Disclaimer: I don't own Naruto.
Shizune may be more dangerous than her mistress.
Tsunade always draws attention to herself. She is blonde and beautiful; with a charismatic, thrumming presence, she dominates whatever room she enters, even when the attention isn't all on her. She draws eyes, attracts attention.
Hardly anyone ever notices that there is someone at her heels.
Shizune is always one step behind Tsunade. Not in front of, not at her side, but behind, head bowed, silent.
She is pale-skinned, with raven black hair that barely reaches her chin and wide coal black eyes framed with long sooty lashes. No one ever notices how bright and keen her eyes are, because they are always modestly downcast.

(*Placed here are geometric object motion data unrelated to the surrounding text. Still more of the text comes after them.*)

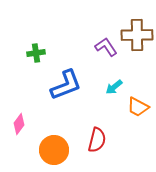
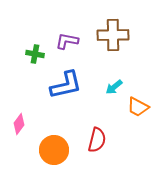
brown cross: moved 24 px left
purple L-shape: moved 39 px left, 6 px up; rotated 45 degrees counterclockwise
green cross: moved 1 px left, 1 px down; rotated 18 degrees clockwise
blue L-shape: rotated 8 degrees clockwise
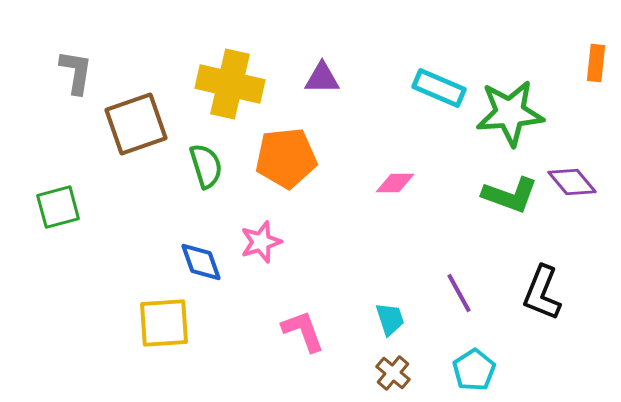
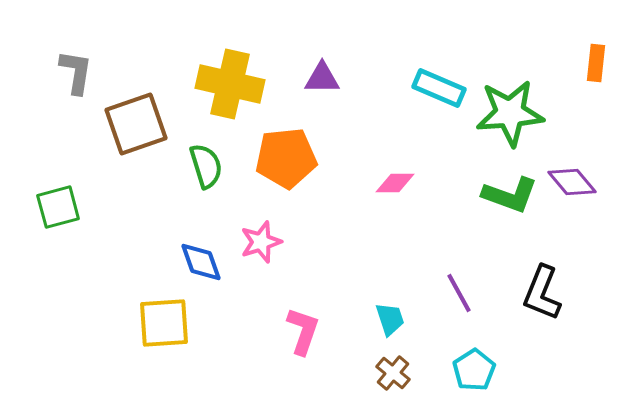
pink L-shape: rotated 39 degrees clockwise
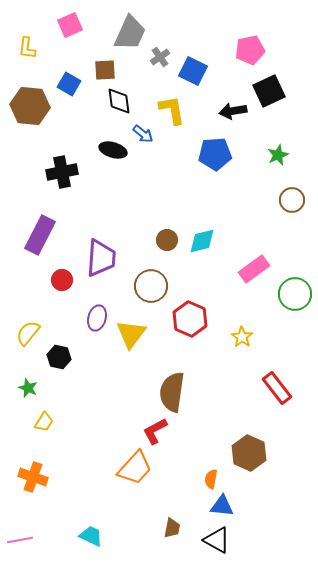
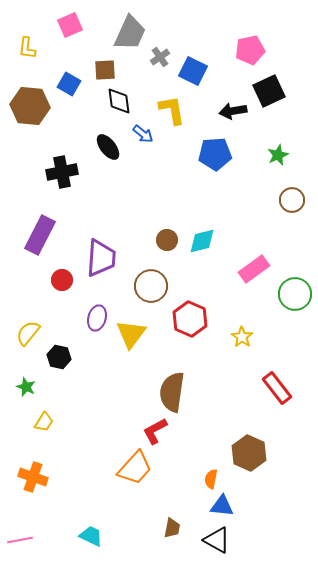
black ellipse at (113, 150): moved 5 px left, 3 px up; rotated 36 degrees clockwise
green star at (28, 388): moved 2 px left, 1 px up
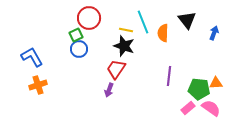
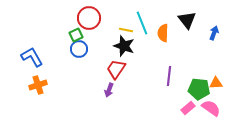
cyan line: moved 1 px left, 1 px down
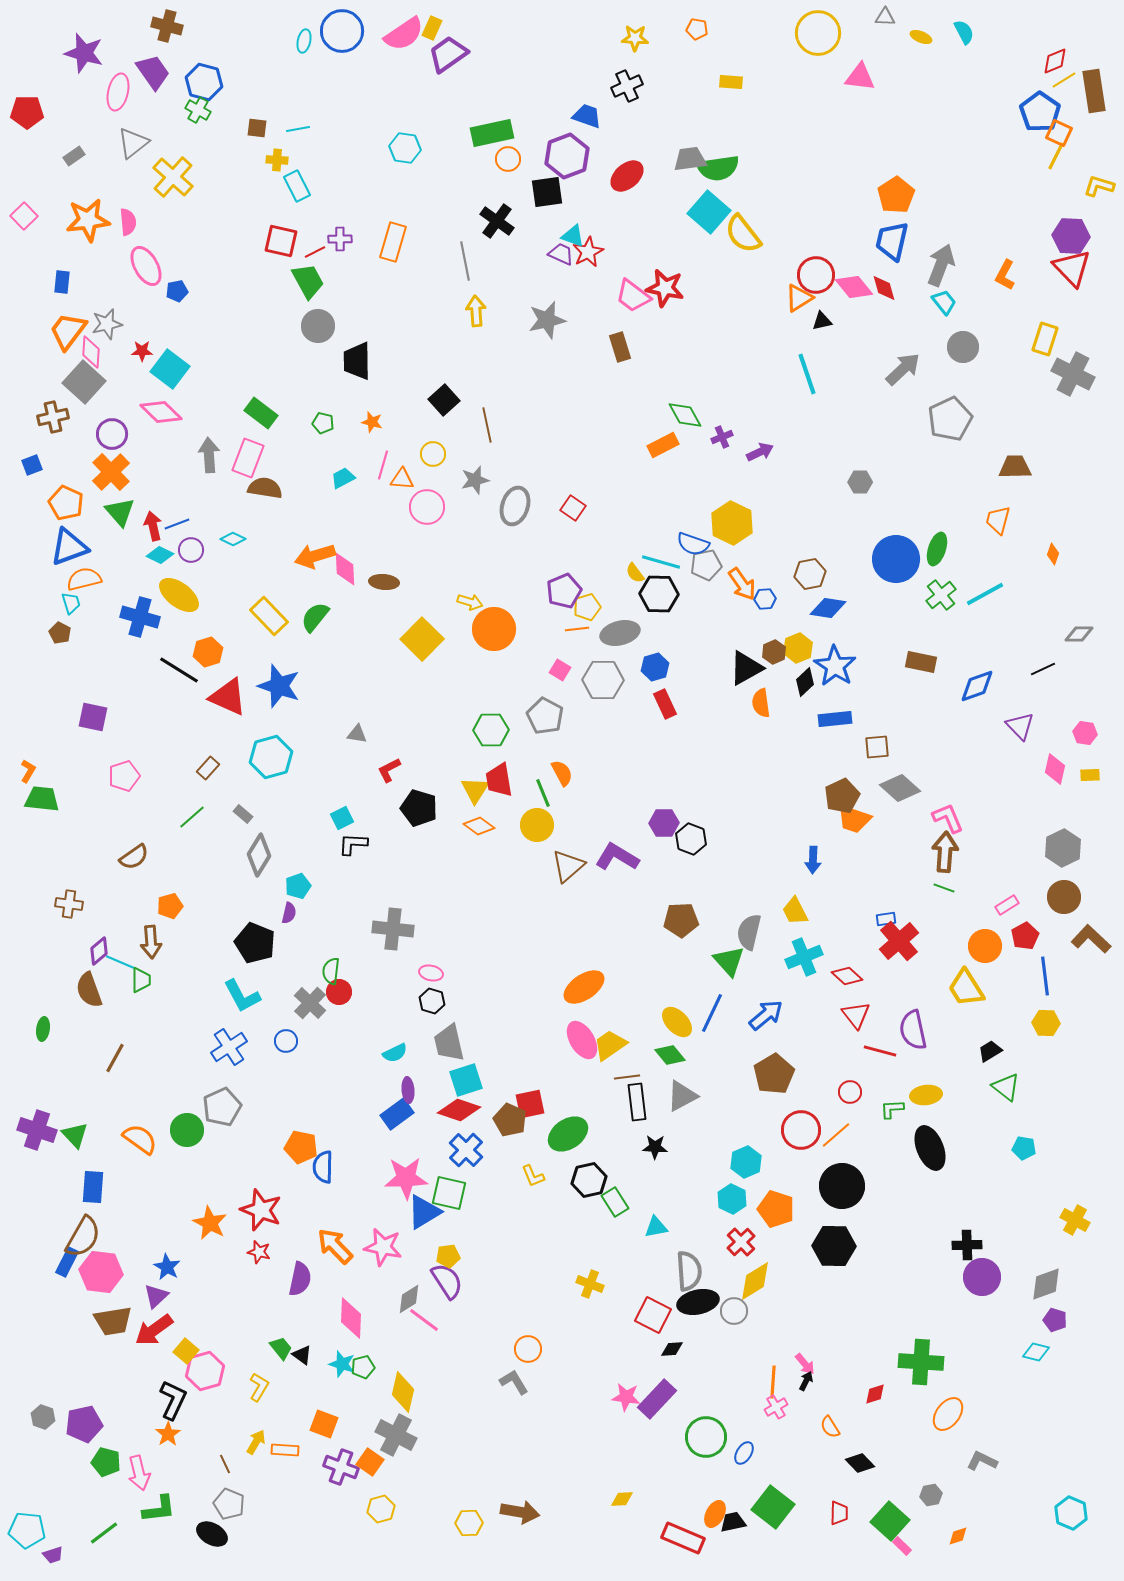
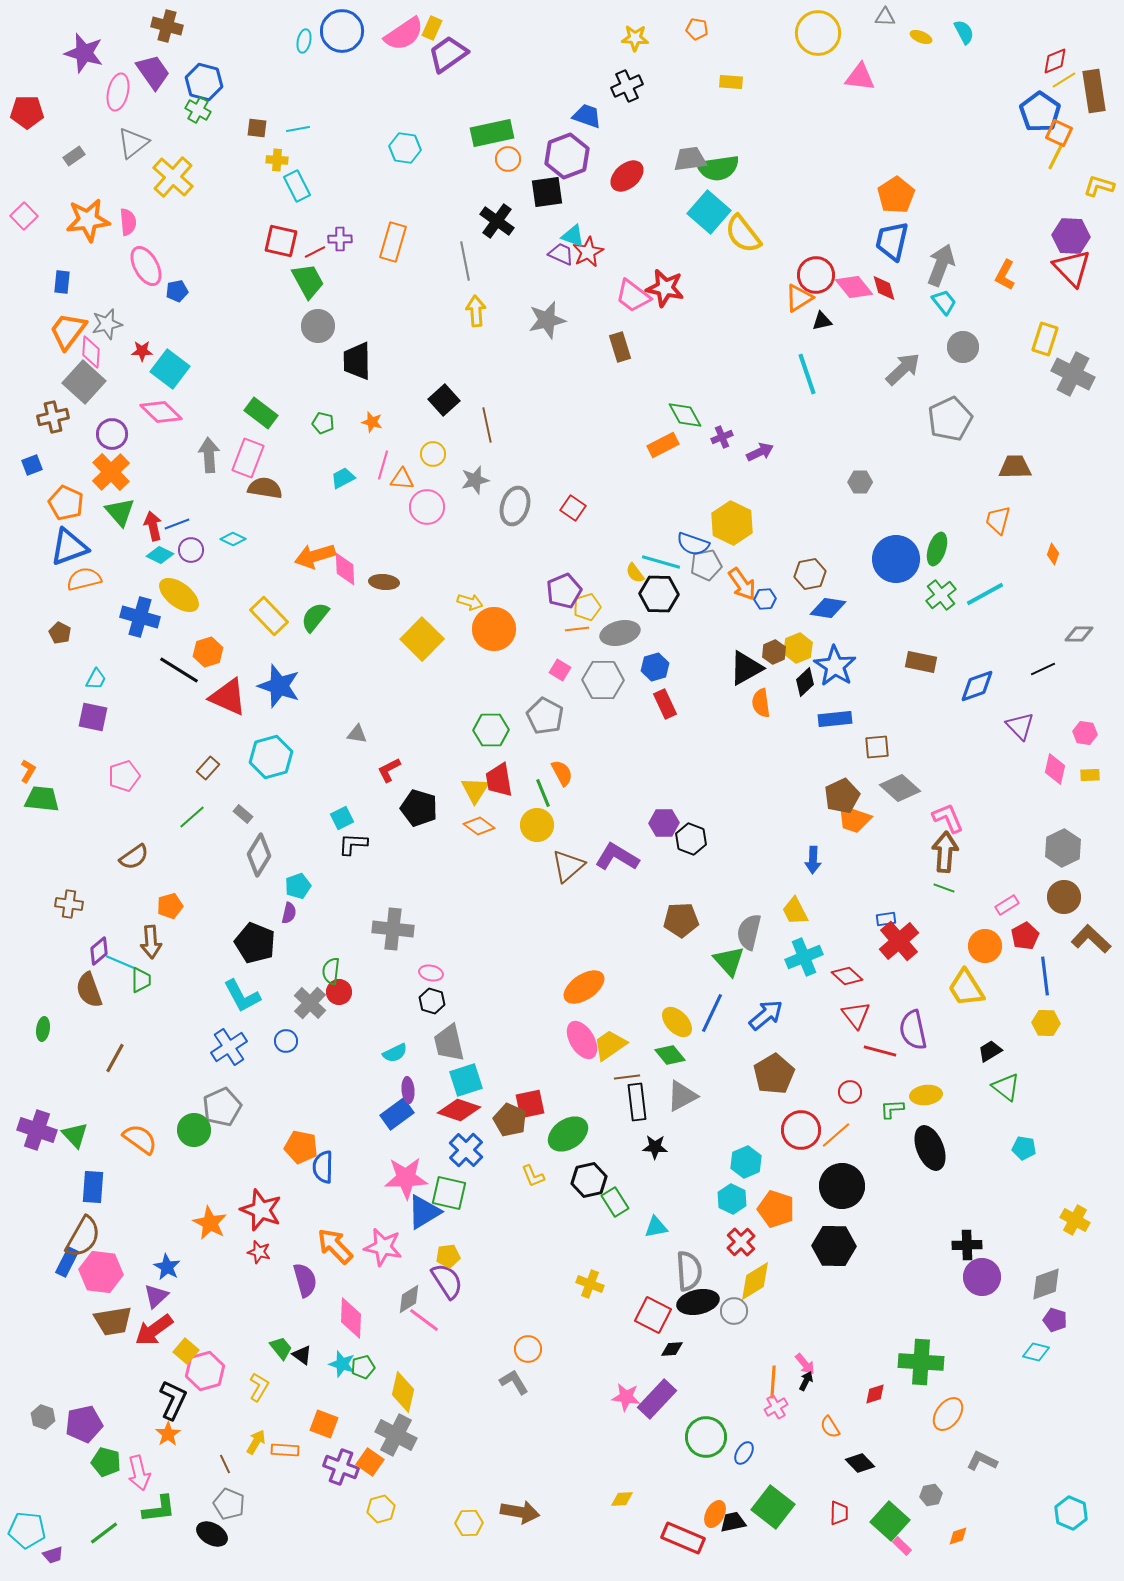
cyan trapezoid at (71, 603): moved 25 px right, 76 px down; rotated 45 degrees clockwise
green circle at (187, 1130): moved 7 px right
purple semicircle at (300, 1279): moved 5 px right, 1 px down; rotated 28 degrees counterclockwise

She is a pretty woman, beautiful even, but as she is, overshadowed by Tsunade, no one will ever see it. Dressed in dark, loose-fitting kimonos and even darker charcoal black cloaks, she resembles nothing so much as a raven or better yet a crow, small, black and unimportant. A carrion bird, harbinger of death, yet overlooked. Wherever Tsunade is, Shizune is utterly invisible.
This is how she likes it.
No one guesses that small ivory hands thick with calluses are deft and clever with toxins to make the blood burn and the heart stop in mid-motion without a sound.

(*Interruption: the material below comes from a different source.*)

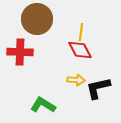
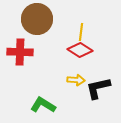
red diamond: rotated 30 degrees counterclockwise
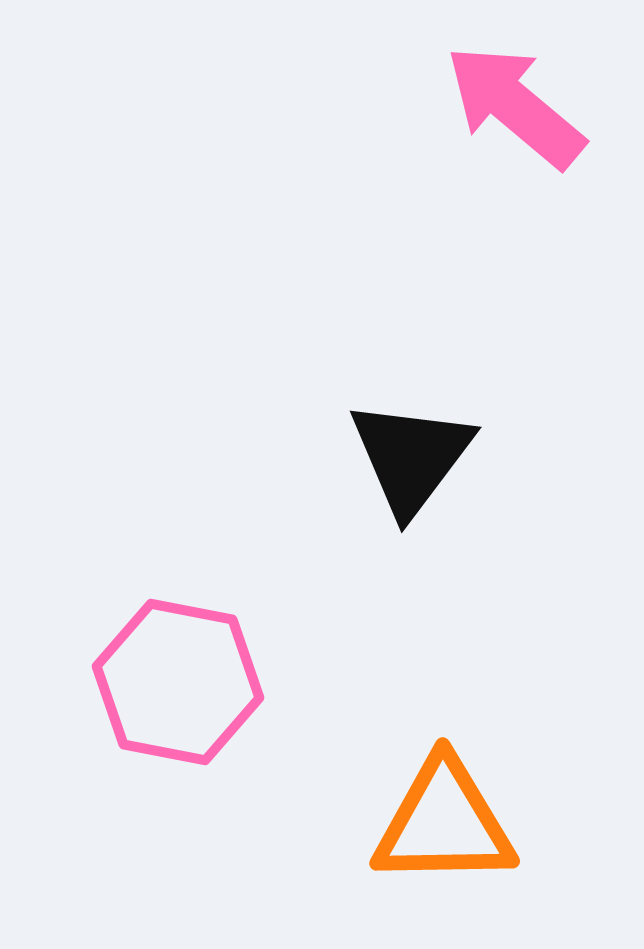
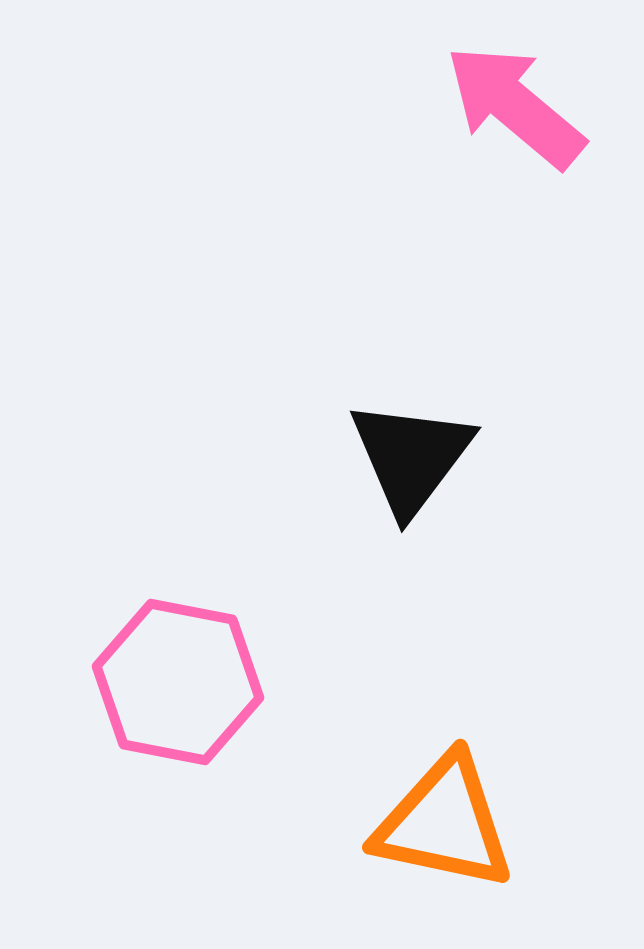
orange triangle: rotated 13 degrees clockwise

No one guesses that thin arms sheathed in black linen, their skin patched with calluses and scars, can put the force behind hands that can, with cool, calculated brutality, inflict precise strokes from kunai, senbon, shuriken, weapons laced with and dripping odorless toxin. No unsuspecting victim ever suspects that Shizune is anything but a servant.
Those who notice her do not remember. They see a tall woman made strangely short by her stance, pacing down a hall with her head bowed like a monk's, the cloak rustling behind her. They hear her almost shuffling walk, see her hunched shoulders and lowered eyes. They dismiss her as subservient, nonthreatening, harmless. They almost expect to see glossy black feathers flutter away from her cloak as she flies down the hall.
Shizune always walks that way after killing someone.
The raven hides deadliness behind a drab tapestry of black feathers. The keenness of its talons and the lethality of its curved beak are overlooked in favor of the obvious threat of the hawk and the eagle.
It is the raven that scores its kill. And no one knows that Shizune, though she seems to be a crow, is in fact a raven, waiting to strike.
Tsunade's attacks are obvious and devastating. There is no subtlety in the fists that bring down walls and level cities.
In Shizune's methods of dealing out death there is subtlety. She is silent, quiet, overlooked, a thief in the night. Her attacks, though invisible, wreak more havoc on the internal system than Tsunade's do on the external.
Everyone notices Tsunade. No one notices Shizune.
This is where all the danger lies.
Good? Bad? Appropriate or not? Shizune is one of my favorite characters, and the comparison seems to fit.